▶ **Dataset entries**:
· · · ·
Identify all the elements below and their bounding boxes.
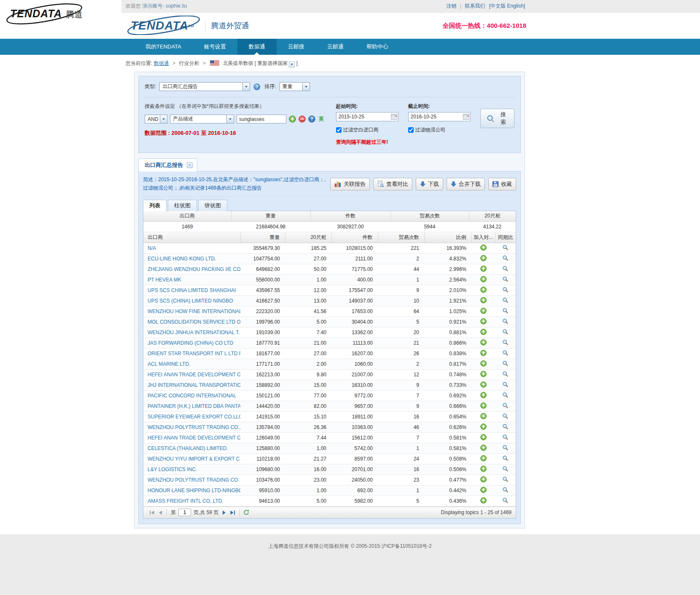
period-compare-zoom-button[interactable] <box>502 371 509 377</box>
exporter-name-link[interactable]: HEFEI ANAN TRADE DEVELOPMENT CO... <box>148 372 240 378</box>
sort-select[interactable]: 重量 <box>280 82 310 91</box>
add-to-compare-button[interactable] <box>480 466 487 472</box>
first-page-button[interactable] <box>148 509 156 516</box>
add-to-compare-button[interactable] <box>480 402 487 409</box>
exporter-name-link[interactable]: HEFEI ANAN TRADE DEVELOPMENT CO... <box>148 435 240 441</box>
english-toggle[interactable]: 英 <box>319 115 324 123</box>
exporter-name-link[interactable]: SUPERIOR EYEWEAR EXPORT CO.LLC <box>148 414 240 420</box>
help-circle-icon[interactable]: ? <box>308 115 315 123</box>
exporter-name-link[interactable]: PT HEVEA MK <box>148 277 181 283</box>
next-page-button[interactable] <box>220 509 228 516</box>
period-compare-zoom-button[interactable] <box>502 297 509 303</box>
exporter-name-link[interactable]: WENZHOU YIYU IMPORT & EXPORT C... <box>148 456 240 462</box>
exporter-name-link[interactable]: CELESTICA (THAILAND) LIMITED. <box>148 445 228 451</box>
add-to-compare-button[interactable] <box>480 434 487 440</box>
add-to-compare-button[interactable] <box>480 360 487 367</box>
period-compare-zoom-button[interactable] <box>502 255 509 261</box>
exporter-name-link[interactable]: PACIFIC CONCORD INTERNATIONAL <box>148 393 236 399</box>
add-to-compare-button[interactable] <box>480 381 487 388</box>
period-compare-zoom-button[interactable] <box>502 318 509 324</box>
merge-download-button[interactable]: 合并下载 <box>447 178 485 190</box>
calendar-icon[interactable] <box>463 114 469 120</box>
contact-link[interactable]: 联系我们 <box>465 3 485 9</box>
add-to-compare-button[interactable] <box>480 445 487 451</box>
period-compare-zoom-button[interactable] <box>502 497 509 504</box>
exporter-name-link[interactable]: WENZHOU POLYTRUST TRADING CO., ... <box>148 424 240 430</box>
exporter-name-link[interactable]: JAS FORWARDING (CHINA) CO LTD <box>148 340 233 346</box>
related-report-button[interactable]: 关联报告 <box>330 178 370 190</box>
reselect-country-link[interactable]: [ 重新选择国家 <box>255 60 288 66</box>
add-to-compare-button[interactable] <box>480 455 487 461</box>
exporter-name-link[interactable]: MOL CONSOLIDATION SERVICE LTD O/B <box>148 319 240 325</box>
language-switch-link[interactable]: [中文版 English] <box>489 3 525 9</box>
nav-item-data-hub[interactable]: 数据通 <box>237 39 277 55</box>
exporter-name-link[interactable]: L&Y LOGISTICS INC. <box>148 466 197 472</box>
report-type-select[interactable]: 出口商汇总报告 <box>159 82 250 91</box>
period-compare-zoom-button[interactable] <box>502 413 509 419</box>
logout-link[interactable]: 注销 <box>446 3 456 9</box>
chevron-down-icon[interactable] <box>289 62 295 67</box>
period-compare-zoom-button[interactable] <box>502 392 509 398</box>
add-to-compare-button[interactable] <box>480 255 487 261</box>
add-to-compare-button[interactable] <box>480 487 487 493</box>
nav-item-help-center[interactable]: 帮助中心 <box>355 39 400 55</box>
add-to-compare-button[interactable] <box>480 476 487 482</box>
close-icon[interactable]: × <box>187 162 193 168</box>
exporter-name-link[interactable]: ACL MARINE LTD. <box>148 361 190 367</box>
period-compare-zoom-button[interactable] <box>502 487 509 493</box>
add-to-compare-button[interactable] <box>480 265 487 272</box>
period-compare-zoom-button[interactable] <box>502 381 509 388</box>
filter-blank-importer-checkbox[interactable] <box>336 127 342 133</box>
period-compare-zoom-button[interactable] <box>502 423 509 430</box>
tab-list[interactable]: 列表 <box>143 200 167 211</box>
period-compare-zoom-button[interactable] <box>502 287 509 293</box>
nav-item-account-settings[interactable]: 账号设置 <box>193 39 237 55</box>
filter-logistics-checkbox[interactable] <box>408 127 414 133</box>
add-to-compare-button[interactable] <box>480 371 487 377</box>
add-to-compare-button[interactable] <box>480 318 487 324</box>
add-to-compare-button[interactable] <box>480 350 487 356</box>
add-to-compare-button[interactable] <box>480 329 487 335</box>
exporter-name-link[interactable]: ORIENT STAR TRANSPORT INT L LTD RM <box>148 351 240 356</box>
add-to-compare-button[interactable] <box>480 392 487 398</box>
exporter-name-link[interactable]: HONOUR LANE SHIPPING LTD-NINGBO <box>148 488 240 493</box>
tab-bar-chart[interactable]: 柱状图 <box>168 200 197 211</box>
keyword-input[interactable] <box>237 115 286 123</box>
add-to-compare-button[interactable] <box>480 308 487 314</box>
end-date-input[interactable]: 2016-10-25 <box>408 112 471 121</box>
period-compare-zoom-button[interactable] <box>502 445 509 451</box>
exporter-name-link[interactable]: AMASS FREIGHT INTL CO. LTD. <box>148 498 223 504</box>
period-compare-zoom-button[interactable] <box>502 308 509 314</box>
period-compare-zoom-button[interactable] <box>502 434 509 440</box>
add-to-compare-button[interactable] <box>480 297 487 303</box>
report-tab[interactable]: 出口商汇总报告 × <box>138 158 197 172</box>
period-compare-zoom-button[interactable] <box>502 276 509 282</box>
favorite-button[interactable]: 收藏 <box>488 178 516 190</box>
nav-item-cloud-mail-search[interactable]: 云邮搜 <box>277 39 316 55</box>
period-compare-zoom-button[interactable] <box>502 339 509 346</box>
add-to-compare-button[interactable] <box>480 276 487 282</box>
period-compare-zoom-button[interactable] <box>502 466 509 472</box>
exporter-name-link[interactable]: UPS SCS CHINA LIMITED SHANGHAI <box>148 287 236 293</box>
remove-condition-icon[interactable] <box>299 115 306 123</box>
exporter-name-link[interactable]: WENZHOU JINHUA INTERNATIONAL T... <box>148 330 240 335</box>
period-compare-zoom-button[interactable] <box>502 402 509 409</box>
add-to-compare-button[interactable] <box>480 413 487 419</box>
period-compare-zoom-button[interactable] <box>502 244 509 251</box>
search-button[interactable]: 搜索 <box>480 109 514 128</box>
last-page-button[interactable] <box>228 509 237 516</box>
exporter-name-link[interactable]: ZHEJIANG WENZHOU PACKING I/E CORP. <box>148 266 240 272</box>
period-compare-zoom-button[interactable] <box>502 329 509 335</box>
boolean-operator-select[interactable]: AND <box>145 115 167 123</box>
prev-page-button[interactable] <box>156 509 164 516</box>
start-date-input[interactable]: 2015-10-25 <box>336 112 398 121</box>
period-compare-zoom-button[interactable] <box>502 476 509 482</box>
exporter-name-link[interactable]: N/A <box>148 245 156 251</box>
add-to-compare-button[interactable] <box>480 244 487 251</box>
breadcrumb-link-datahub[interactable]: 数据通 <box>154 60 169 66</box>
nav-item-cloud-mail[interactable]: 云邮通 <box>316 39 355 55</box>
add-to-compare-button[interactable] <box>480 287 487 293</box>
refresh-button[interactable] <box>242 509 251 516</box>
exporter-name-link[interactable]: WENZHOU POLYTRUST TRADING CO <box>148 477 238 483</box>
help-icon[interactable]: ? <box>253 83 260 90</box>
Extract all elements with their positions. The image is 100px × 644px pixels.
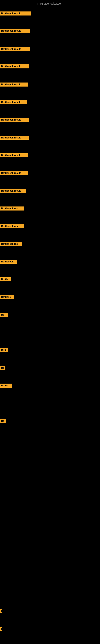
bottleneck-badge-2: Bottleneck result [0, 29, 30, 33]
bottleneck-badge-16: Bottle [0, 277, 11, 281]
bottleneck-badge-10: Bottleneck result [0, 171, 28, 175]
bottleneck-badge-21: Bottle [0, 384, 12, 388]
bottleneck-badge-22: Bo [0, 419, 6, 423]
bottleneck-badge-1: Bottleneck result [0, 12, 31, 16]
bottleneck-badge-18: Bo [0, 313, 8, 317]
bottleneck-badge-7: Bottleneck result [0, 118, 29, 122]
bottleneck-badge-17: Bottlene [0, 295, 14, 299]
bottleneck-badge-11: Bottleneck result [0, 189, 26, 193]
bottleneck-badge-12: Bottleneck res [0, 206, 24, 210]
bottleneck-badge-6: Bottleneck result [0, 100, 27, 104]
bottleneck-badge-5: Bottleneck result [0, 82, 28, 86]
bottleneck-badge-14: Bottleneck res [0, 242, 22, 246]
site-title: TheBottlenecker.com [0, 1, 100, 6]
bottleneck-badge-3: Bottleneck result [0, 47, 30, 51]
bottleneck-badge-20: Bo [0, 366, 5, 370]
bottleneck-badge-19: Bott [0, 348, 8, 352]
bottleneck-badge-15: Bottleneck [0, 260, 17, 264]
bottleneck-badge-8: Bottleneck result [0, 136, 29, 140]
bottleneck-badge-23: | [0, 609, 2, 613]
bottleneck-badge-24: | [0, 627, 2, 631]
bottleneck-badge-4: Bottleneck result [0, 64, 29, 68]
bottleneck-badge-13: Bottleneck res [0, 224, 24, 228]
bottleneck-badge-9: Bottleneck result [0, 153, 28, 158]
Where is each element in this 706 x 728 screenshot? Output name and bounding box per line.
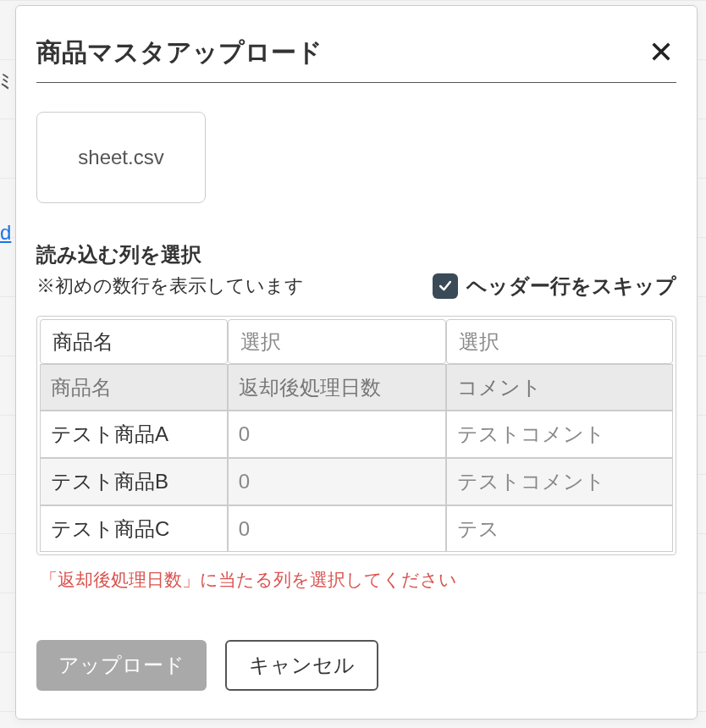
table-row: テスト商品C 0 テス (40, 505, 673, 553)
table-row: テスト商品B 0 テストコメント (40, 458, 673, 505)
button-row: アップロード キャンセル (36, 640, 676, 691)
cell-days: 0 (228, 458, 447, 505)
background-link-fragment: d (0, 218, 11, 247)
upload-button[interactable]: アップロード (36, 640, 207, 691)
subtitle-row: ※初めの数行を表示しています ヘッダー行をスキップ (36, 272, 676, 301)
close-icon (649, 40, 673, 63)
table-row: テスト商品A 0 テストコメント (40, 411, 673, 458)
cell-product: テスト商品C (40, 505, 228, 553)
column-select-row: 商品名 選択 選択 (40, 319, 673, 364)
column-select-2[interactable]: 選択 (232, 323, 443, 360)
file-chip[interactable]: sheet.csv (36, 112, 206, 203)
preview-table: 商品名 選択 選択 商品名 返却後処理日数 コメント テスト商品A 0 テストコ… (36, 316, 676, 555)
cell-days: 0 (228, 505, 447, 553)
cell-comment: テス (446, 505, 673, 553)
cell-product: テスト商品A (40, 411, 228, 458)
cell-comment: テストコメント (446, 411, 673, 458)
preview-header-cell: 商品名 (40, 364, 228, 411)
preview-subtitle: ※初めの数行を表示しています (36, 273, 304, 300)
skip-header-checkbox[interactable]: ヘッダー行をスキップ (433, 272, 676, 301)
preview-header-row: 商品名 返却後処理日数 コメント (40, 364, 673, 411)
modal-header: 商品マスタアップロード (36, 35, 676, 83)
cell-days: 0 (228, 411, 447, 458)
cell-product: テスト商品B (40, 458, 228, 505)
column-select-1[interactable]: 商品名 (44, 323, 223, 360)
skip-header-label: ヘッダー行をスキップ (466, 272, 676, 301)
cancel-button[interactable]: キャンセル (225, 640, 378, 691)
section-title: 読み込む列を選択 (36, 240, 676, 269)
validation-error: 「返却後処理日数」に当たる列を選択してください (36, 567, 676, 592)
cell-comment: テストコメント (446, 458, 673, 505)
upload-modal: 商品マスタアップロード sheet.csv 読み込む列を選択 ※初めの数行を表示… (15, 5, 698, 720)
close-button[interactable] (646, 36, 676, 69)
preview-header-cell: コメント (446, 364, 673, 411)
column-select-3[interactable]: 選択 (450, 323, 669, 360)
preview-header-cell: 返却後処理日数 (228, 364, 447, 411)
modal-title: 商品マスタアップロード (36, 35, 323, 70)
background-text-fragment: ﾐ (0, 68, 10, 97)
checkbox-icon (433, 273, 458, 299)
· · · ·
▶ **Task instructions**: Extract, verbatim and alone, the lines from the line that contains "Where is each" to the last line of the records, inclusive; drop any picture.

▶ **Task solution**:
Where is each element in this 706 x 728 screenshot? Output name and bounding box per line.
table-row: テスト商品C 0 テス (40, 505, 673, 553)
table-row: テスト商品B 0 テストコメント (40, 458, 673, 505)
button-row: アップロード キャンセル (36, 640, 676, 691)
cell-days: 0 (228, 458, 447, 505)
background-link-fragment: d (0, 218, 11, 247)
upload-button[interactable]: アップロード (36, 640, 207, 691)
subtitle-row: ※初めの数行を表示しています ヘッダー行をスキップ (36, 272, 676, 301)
close-icon (649, 40, 673, 63)
table-row: テスト商品A 0 テストコメント (40, 411, 673, 458)
cell-product: テスト商品C (40, 505, 228, 553)
column-select-row: 商品名 選択 選択 (40, 319, 673, 364)
column-select-2[interactable]: 選択 (232, 323, 443, 360)
file-chip[interactable]: sheet.csv (36, 112, 206, 203)
preview-table: 商品名 選択 選択 商品名 返却後処理日数 コメント テスト商品A 0 テストコ… (36, 316, 676, 555)
cell-days: 0 (228, 505, 447, 553)
cell-comment: テス (446, 505, 673, 553)
cell-product: テスト商品A (40, 411, 228, 458)
cell-comment: テストコメント (446, 411, 673, 458)
preview-header-cell: 商品名 (40, 364, 228, 411)
preview-subtitle: ※初めの数行を表示しています (36, 273, 304, 300)
skip-header-checkbox[interactable]: ヘッダー行をスキップ (433, 272, 676, 301)
preview-header-row: 商品名 返却後処理日数 コメント (40, 364, 673, 411)
modal-header: 商品マスタアップロード (36, 35, 676, 83)
cell-days: 0 (228, 411, 447, 458)
cell-product: テスト商品B (40, 458, 228, 505)
column-select-1[interactable]: 商品名 (44, 323, 223, 360)
skip-header-label: ヘッダー行をスキップ (466, 272, 676, 301)
cancel-button[interactable]: キャンセル (225, 640, 378, 691)
section-title: 読み込む列を選択 (36, 240, 676, 269)
validation-error: 「返却後処理日数」に当たる列を選択してください (36, 567, 676, 592)
cell-comment: テストコメント (446, 458, 673, 505)
upload-modal: 商品マスタアップロード sheet.csv 読み込む列を選択 ※初めの数行を表示… (15, 5, 698, 720)
close-button[interactable] (646, 36, 676, 69)
preview-header-cell: コメント (446, 364, 673, 411)
column-select-3[interactable]: 選択 (450, 323, 669, 360)
preview-header-cell: 返却後処理日数 (228, 364, 447, 411)
modal-title: 商品マスタアップロード (36, 35, 323, 70)
background-text-fragment: ﾐ (0, 68, 10, 97)
checkbox-icon (433, 273, 458, 299)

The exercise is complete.